To perform a quick migration analysis one can use in this particular study a reservoir map deriving from an age younger than 53 Ma, to analyze the general migration pattern, maximum and minimum column heights for accumulations with respect to the capillary entry pressure of the overlying seal and for different densities and phases of the accumulated fluids, etc. Figure 7 shows such a fast migration analysis for the Jeanne d’Arc reservoir layer of the Jeanne d’Arc basin using the reservoir map from the present day situation.

Fig. 07
Figure 7. Fast migration analysis on the Jeanne d’Arc reservoir map displayed in meters below sea level for the present day situation. The deeper you go the slimmer the basin gets. Therefore the Jeanne d’Arc Formation is laterally limited and does not extend as far as the top layer would reach. Yellow lines indicate the drainage areas, thick yellow lines with black rim show position of faults. Blue rays show possible flow paths and green areas display possible accumulations.

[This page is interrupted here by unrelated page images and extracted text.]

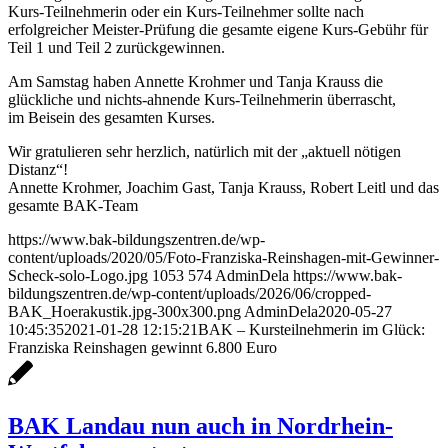
Kurs-Teilnehmerin oder ein Kurs-Teilnehmer sollte nach
erfolgreicher Meister-Prüfung die gesamte eigene Kurs-Gebü
hr für
Teil 1 und Teil 2 zurückgewinnen.
Am Samstag haben Annette Krohmer und Tanja Krauss die
glückliche und nichts-ahnende Kurs-Teilnehmerin überrascht,
im Beisein des gesamten Kurses.
Wir gratulieren sehr herzlich, natürlich mit der „aktuell nötigen
Distanz“!
Annette Krohmer, Joachim Gast, Tanja Krauss, Robert Leitl und das
gesamte BAK-Team
https://www.bak-bildungszentren.de/wp-
content/uploads/2020/05/Foto-Franziska-Reinshagen-mit-Gewinner-
Scheck-solo-Logo.jpg
1053
574
AdminDela
https://www.bak-
bildungszentren.de/wp-content/uploads/2026/06/cropped-
BAK_Hoerakustik.jpg-300x300.png
AdminDela
2020-05-27
10:45:35
2021-01-28 12:15:21
BAK – Kursteilnehmerin im Glück:
Franziska Reinshagen gewinnt 6.800 Euro
BAK Landau nun auch in Nordrhein-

This ex ante analysis helps greatly in understanding the basics of the petroleum system, and hence allowing adjustment of the input data to improve the full 4D simulation. Finally we can perform a simulation taking into account all physical and geochemical properties of the rocks and fluids by using Flowpath, Darcy, Invasion Percolation or a combined method to elaborate a complete mass balance calculation, either for the entire basin or for a single oil field (Baur et al., 2009 b).

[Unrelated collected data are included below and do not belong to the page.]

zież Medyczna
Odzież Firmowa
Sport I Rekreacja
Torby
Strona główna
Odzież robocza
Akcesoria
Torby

Results Petroleum System (JdA)

A new filling history differing from the traditional one could be determined for the Terra Nova oil field. The new results say that the field was not only charged by the source rock which underlies the prospect area directly, but was additionally charged by a kitchen area located between the Terra Nova and Hibernia oil fields (Baur et al., 2009 b). This is also supported by the measured results of the geochemical analysis. The development of the drainage areas through time and the present accumulations for the Hibernia-, Mara-, Hebron-, Ben Nevis and Springdale accumulations could be determined with the model very well whereas the high gas content in the White Rose prospect could not be reproduced. Based on our 5 different elaborated PhaseKinetics for the Egret source rock we could determine different source rock provinces, where the western part of the source rock looks more heterogenous and the eastern part more homogenous.

Carson Basin

The Carson Basin on the eastern Grand Banks of Newfoundland has been penetrated by four wells, which were drilled along its western margin. The Carson Basin wells contain a thick Mesozoic and Cenozoic sedimentary section which includes reservoirs and seals; but source rocks, such as those in the Jeanne d’Arc Basin, have not been found. To assess the petroleum system, well samples were collected to provide Rock-Eval, vitrinite reflectance and biostratigraphic data to obtain ages, depositional environments and data for possible source rocks.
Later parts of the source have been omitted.